May 14, 2023; Edmonton, Alberta, CAN; Vegas Golden Knights right wing Jonathan Marchessault (81) shoots the puck as Edmonton Oilers goaltender Stuart Skinner (74) defenseman Darnell Nurse (25) attempt to block during the second period in game six of the second round of the 2023 Stanley Cup Playoffs at Rogers Place. Mandatory Credit: Walter Tychnowicz-USA TODAY Sports
The Oilers scored 325 goals to lead the NHL last season, but they were 17th in goals allowed at 260. In 2021-22, they were seventh in goals-for at 290 and 16th with 262 goals-against. Simply put, being middle-of-the-pack in goals-against dulls much of the edge Connor McDavid, Leon Draisaitl, and the Oilers’ even-strength attack and prolific power play provide.
“We do know how to defend, but I think that the mindset was ingrained in our team from our opening meeting and training camp,” Woodcroft said. “A good portion of practices through this first week of training camp have been dedicated towards that. In the end, the coaches are making it important, the players are making it important.”
There are no negatives to being historically good on the PP or in turning McDavid and Draisaitl loose at even strength, but the Oilers can’t leave Stuart Skinner and Jack Campbell holding the bag as the only line of defence. Hang fire when it’s time to hang fire, but clean things up when the other team has the puck. Not to overlook it, getting the Oilers’ mediocre penalty killing sorted is part of trimming those goals against.


Steve Staios leaving his role as a senior adviser with the Oilers to join the Ottawa Senators as president of hockey operations isn’t a surprise. It’s simply another example of how relationships, who you know, and familiarity matter in the hockey business. Staios will work alongside general manager Pierre Dorion.
Ottawa majority owner Michael Andlauer and Staios go way back so a reunion was a matter of time. Staios was GM of Andlauer’s OHL Hamilton Bulldogs from 2016-22 before joining the Oilers, with whom he played 573 of his 1,001 NHL games. The Bulldogs won OHL titles in 2018 and 2022 with Staios running the show, so the boss is sold on him.
Here in Edmonton, what remains to be seen is what changes will be forthcoming in Oilers hockey ops now that Jeff Jackson is calling the shots as CEO of hockey operations. What happens with GM Ken Holland when his contract ends after this season? What about assistant GMs Keith Gretzky, Bill Scott, and Brad Holland?
Will Jackson make significant changes in the front office with the team in win-now mode on the ice? Does he need to? Maybe Staios leaving creates an opening for Sam Gagner.


Oct 1, 2021; Everett, Washington, USA; Edmonton Oilers head coach Dave Tippett watches play against the Seattle Kraken during the third period at Angel of the Winds Arena.
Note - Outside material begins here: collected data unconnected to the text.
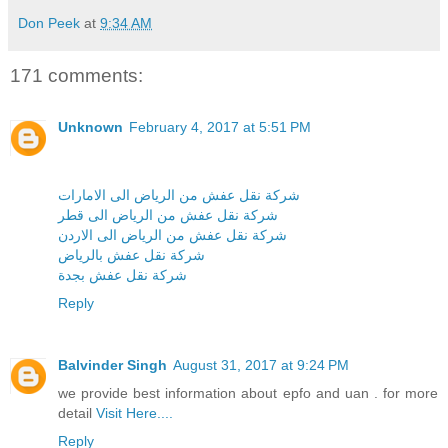
Don Peek
at
9:34 AM
171 comments:
Unknown
February 4, 2017 at 5:51 PM
شركة نقل عفش من الرياض الى الامارات
شركة نقل عفش من الرياض الى قطر
شركة نقل عفش من الرياض الى الاردن
شركة نقل عفش بالرياض
شركة نقل عفش بجدة
Reply
Balvinder Singh
August 31, 2017 at 9:24 PM
we provide best information about epfo and uan . for more
detail
Visit Here....
Reply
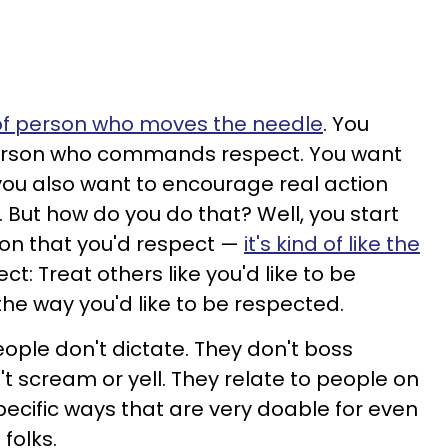
of person who moves the needle
. You
person who commands respect. You want
ou also want to encourage real action
 But how do you do that? Well, you start
son that you'd respect —
it's kind of like the
ct: Treat others like you'd like to be
the way you'd like to be respected.
ple don't dictate. They don't boss
t scream or yell. They relate to people on
pecific ways that are very doable for even
folks.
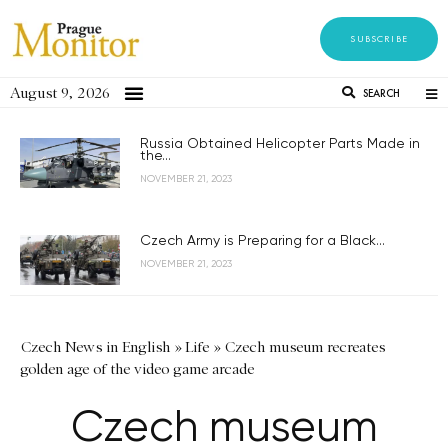
SUBSCRIBE
August 9, 2026
SEARCH
Russia Obtained Helicopter Parts Made in
the...
NOVEMBER 21, 2023
Czech Army is Preparing for a Black...
NOVEMBER 21, 2023
Czech News in English
»
Life
»
Czech museum recreates
golden age of the video game arcade
Czech museum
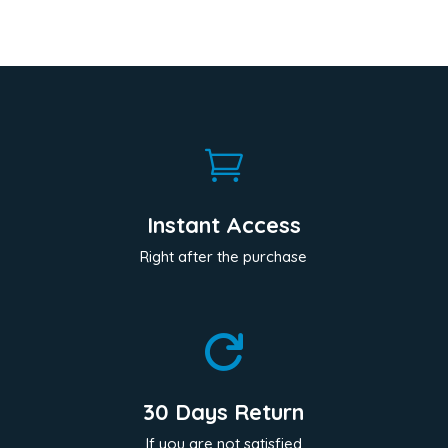

Instant Access
Right after the purchase

30 Days Return
If you are not satisfied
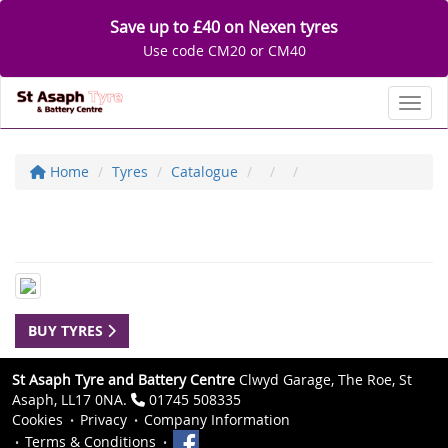
Save up to £40 on Nexen tyres
Use code CM20 or CM40
Toggl
Home
Tyres
Catalogue
BUY TYRES
St Asaph Tyre and Battery Centre
Clwyd Garage, The Roe, St
Asaph, LL17 0NA.
01745 508335
Cookies
Privacy
Company Information
Terms & Conditions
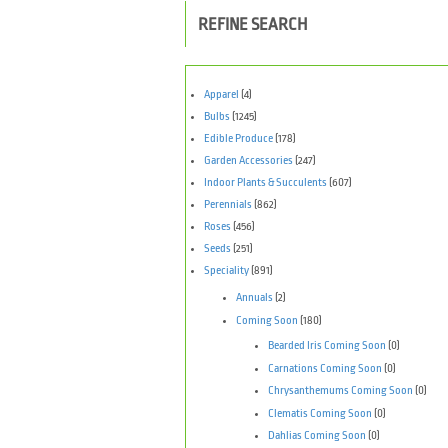
REFINE SEARCH
Apparel
(4)
Bulbs
(1245)
Edible Produce
(178)
Garden Accessories
(247)
Indoor Plants & Succulents
(607)
Perennials
(862)
Roses
(456)
Seeds
(251)
Speciality
(891)
Annuals
(2)
Coming Soon
(180)
Bearded Iris Coming Soon
(0)
Carnations Coming Soon
(0)
Chrysanthemums Coming Soon
(0)
Clematis Coming Soon
(0)
Dahlias Coming Soon
(0)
Mandatory Credit: Joe Nicholson-USA TODAY Sports
So, after a detour of three seasons that brought Dave Tippett to Edmonton to coach the Oilers in May 2019, he’s in Seattle for an encore with the Kraken, this time as a coaching advisor.
Tippett left the Kraken after a year as a senior adviser – he helped Seattle set up everything from its training facility to coming up with the team’s name — to join the Oilers because he saw a chance to win a Stanley Cup. No cigar. After putting together a 95-62-14 record (.596) over the course of 171 games, Tippett was out in February 2022 in favor of Woodcroft.
With this move, you can make an argument that Tippett, now 62, still has a chance to win a Cup, but it’ll be in the Emerald City not here in Edmonton. Good luck to him.


“Frankly, I was a little nervous. I put a lot of work in this summer and wanted to do well, and I was just really excited to go out and have a good performance and just keep building on the things I’ve been working so hard on.” – Campbell after a 34-save outing in a 2-1 win over Calgary Friday in his first pre-season game.